Neurochemistry international

Serotonin--more than a neurotransmitter: transglutaminase-mediated serotonylation of C6 glioma cells and fibronectin.

PMID 20451572


In the central nervous system serotonin plays important roles as a neurotransmitter as well as during neuronal development and in synaptogenesis. Outside the central nervous system, serotonin is covalently transamidated to procoagulant proteins involved in blood clotting. This process is mediated by transglutaminases and named "serotonylation". Serotonylated proteins then tightly bind to specific serotonin binding sites on fibrinogen and thrombospondin to form stable extracellular multivalent complexes needed for thrombus formation.

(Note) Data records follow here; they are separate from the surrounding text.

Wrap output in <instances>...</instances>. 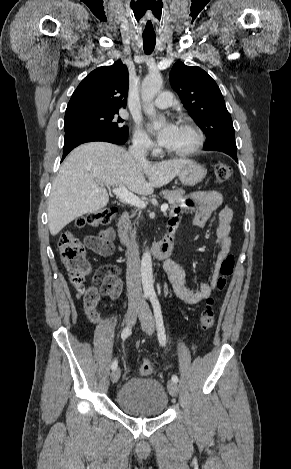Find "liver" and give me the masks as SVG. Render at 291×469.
Wrapping results in <instances>:
<instances>
[{"label":"liver","mask_w":291,"mask_h":469,"mask_svg":"<svg viewBox=\"0 0 291 469\" xmlns=\"http://www.w3.org/2000/svg\"><path fill=\"white\" fill-rule=\"evenodd\" d=\"M190 162H143L124 148L105 142L79 146L67 156L52 186L48 204L51 235H57L74 219L104 208L109 201L104 186H125L131 193L151 195L154 188L168 184Z\"/></svg>","instance_id":"obj_1"}]
</instances>
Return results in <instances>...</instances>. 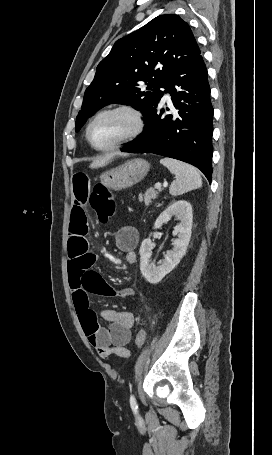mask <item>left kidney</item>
Instances as JSON below:
<instances>
[{
	"instance_id": "1",
	"label": "left kidney",
	"mask_w": 272,
	"mask_h": 455,
	"mask_svg": "<svg viewBox=\"0 0 272 455\" xmlns=\"http://www.w3.org/2000/svg\"><path fill=\"white\" fill-rule=\"evenodd\" d=\"M172 216L181 221L173 231V235H177L178 239L173 241V250L164 256L160 265L156 267L150 262L154 246L150 237L143 240L139 250L141 273L151 284H157L175 268L184 256L190 241L193 218L191 204L184 200L171 204L156 219L154 227L161 228L162 224L168 222Z\"/></svg>"
}]
</instances>
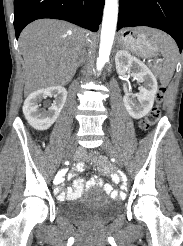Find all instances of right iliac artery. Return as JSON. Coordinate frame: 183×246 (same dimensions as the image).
<instances>
[{
	"label": "right iliac artery",
	"mask_w": 183,
	"mask_h": 246,
	"mask_svg": "<svg viewBox=\"0 0 183 246\" xmlns=\"http://www.w3.org/2000/svg\"><path fill=\"white\" fill-rule=\"evenodd\" d=\"M62 175H64L63 171H61L57 174V176L54 179V184H57L59 182V180L62 178Z\"/></svg>",
	"instance_id": "82829eb1"
}]
</instances>
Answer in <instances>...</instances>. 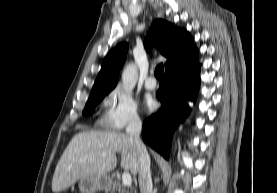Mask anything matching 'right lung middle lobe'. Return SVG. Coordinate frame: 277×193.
<instances>
[{"label":"right lung middle lobe","instance_id":"dd1d6c3e","mask_svg":"<svg viewBox=\"0 0 277 193\" xmlns=\"http://www.w3.org/2000/svg\"><path fill=\"white\" fill-rule=\"evenodd\" d=\"M109 93V91L97 92L90 94V97L85 105V109L83 111L84 115L91 113V111L95 108V106Z\"/></svg>","mask_w":277,"mask_h":193}]
</instances>
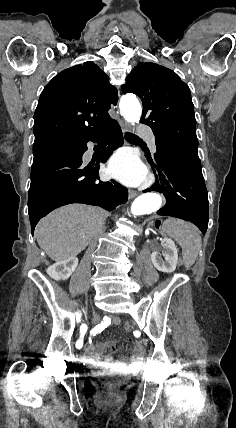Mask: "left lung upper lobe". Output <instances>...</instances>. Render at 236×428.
<instances>
[{
  "mask_svg": "<svg viewBox=\"0 0 236 428\" xmlns=\"http://www.w3.org/2000/svg\"><path fill=\"white\" fill-rule=\"evenodd\" d=\"M143 104L141 122L150 126L159 142L198 157L194 106L189 87L172 70L155 63H138L122 85ZM157 145V153L166 149Z\"/></svg>",
  "mask_w": 236,
  "mask_h": 428,
  "instance_id": "left-lung-upper-lobe-1",
  "label": "left lung upper lobe"
}]
</instances>
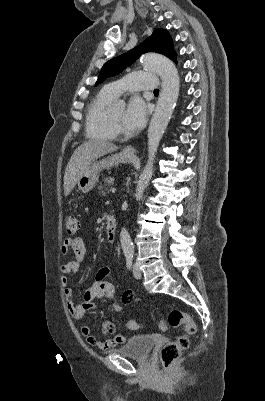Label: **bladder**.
Segmentation results:
<instances>
[{
  "instance_id": "bladder-1",
  "label": "bladder",
  "mask_w": 265,
  "mask_h": 401,
  "mask_svg": "<svg viewBox=\"0 0 265 401\" xmlns=\"http://www.w3.org/2000/svg\"><path fill=\"white\" fill-rule=\"evenodd\" d=\"M154 343L152 336H135L124 346L108 350V352H119L125 357L147 358Z\"/></svg>"
}]
</instances>
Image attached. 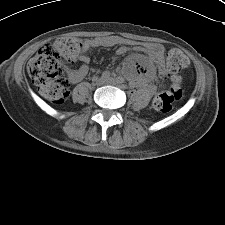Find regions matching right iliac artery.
<instances>
[{
    "label": "right iliac artery",
    "mask_w": 225,
    "mask_h": 225,
    "mask_svg": "<svg viewBox=\"0 0 225 225\" xmlns=\"http://www.w3.org/2000/svg\"><path fill=\"white\" fill-rule=\"evenodd\" d=\"M111 76V73L109 71H104L102 73V78L107 79Z\"/></svg>",
    "instance_id": "right-iliac-artery-1"
}]
</instances>
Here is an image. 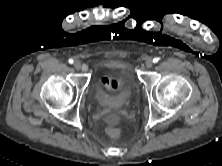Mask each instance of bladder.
<instances>
[{
	"mask_svg": "<svg viewBox=\"0 0 222 166\" xmlns=\"http://www.w3.org/2000/svg\"><path fill=\"white\" fill-rule=\"evenodd\" d=\"M123 64L117 66V69L122 70ZM134 85L128 81L116 94H108L96 84L94 98L96 103L104 108H122L128 105L132 99Z\"/></svg>",
	"mask_w": 222,
	"mask_h": 166,
	"instance_id": "bladder-1",
	"label": "bladder"
}]
</instances>
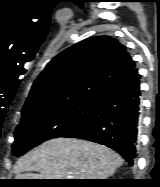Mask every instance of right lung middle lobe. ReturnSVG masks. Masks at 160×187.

Here, we have investigated whether transglutaminases can also covalently incorporate extracellular serotonin to neural proteins and whether this might affect extracellular protein expression. Our data reveal that recombinant transglutaminase specifically transamidates [(3)H]-serotonin to cell-surface proteins from C6 glioma cells and the extracellular matrix protein fibronectin. Serotonylation of [(3)H]-serotonin was inhibited by the transglutaminase inhibitor cystamine and unlabelled serotonin. Transglutaminase-mediated transamidation of unlabelled serotonin to C6 cells induced an aggregation of extracellular protein matrices adjacent to and between single cells. Transglutaminase also transamidated the autofluorescent serotonin analogue 5,7-dihydroxytryptamine and monodansylcadaverine (MDC) into living C6 glioma cells. Electrophoretic separation of MDC-labelled C6 cells identified several distinct fluorescent proteins one of which was fibronectin.